Page-level text extractions:

****************************************

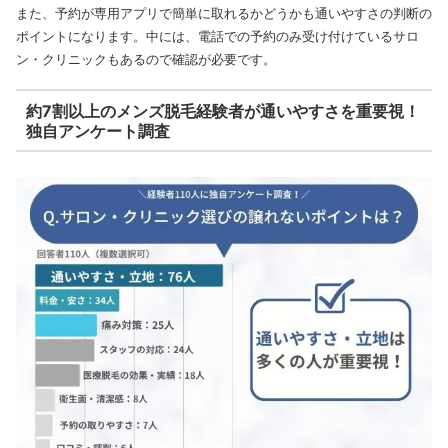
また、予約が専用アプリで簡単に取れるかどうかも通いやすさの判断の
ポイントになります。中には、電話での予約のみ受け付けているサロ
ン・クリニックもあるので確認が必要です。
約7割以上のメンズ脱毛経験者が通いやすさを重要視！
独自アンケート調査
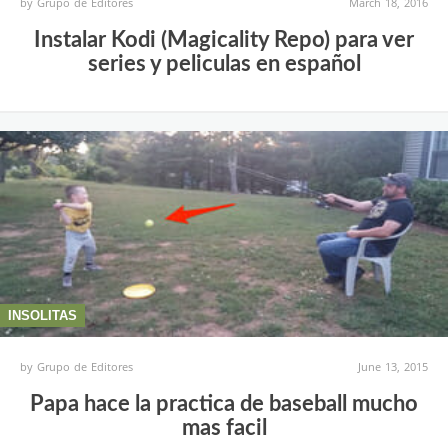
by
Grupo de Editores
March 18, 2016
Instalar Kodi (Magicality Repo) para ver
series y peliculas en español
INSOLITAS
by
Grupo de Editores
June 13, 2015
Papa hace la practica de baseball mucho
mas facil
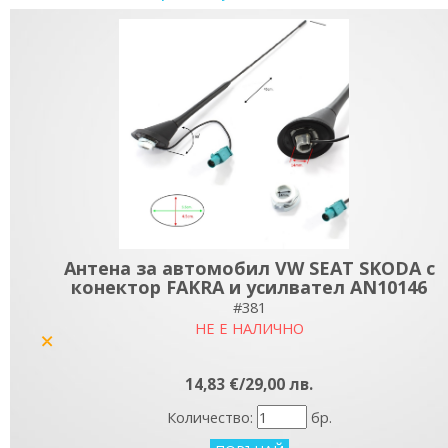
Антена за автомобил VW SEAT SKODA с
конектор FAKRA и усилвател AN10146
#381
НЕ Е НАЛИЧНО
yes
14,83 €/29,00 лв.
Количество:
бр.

****************************************

== WHAT THE TASK ASKS ==
Begin at the line that contains "Papa hace la practica de baseball mucho" and transcribe exactly, and only, each line through the final line of the data above, both included; the pictures do not go in.

== RESPONSE BOX ==
Papa hace la practica de baseball mucho
mas facil
Антена за автомобил VW SEAT SKODA с
конектор FAKRA и усилвател AN10146
#381
НЕ Е НАЛИЧНО
yes
14,83 €/29,00 лв.
Количество:
бр.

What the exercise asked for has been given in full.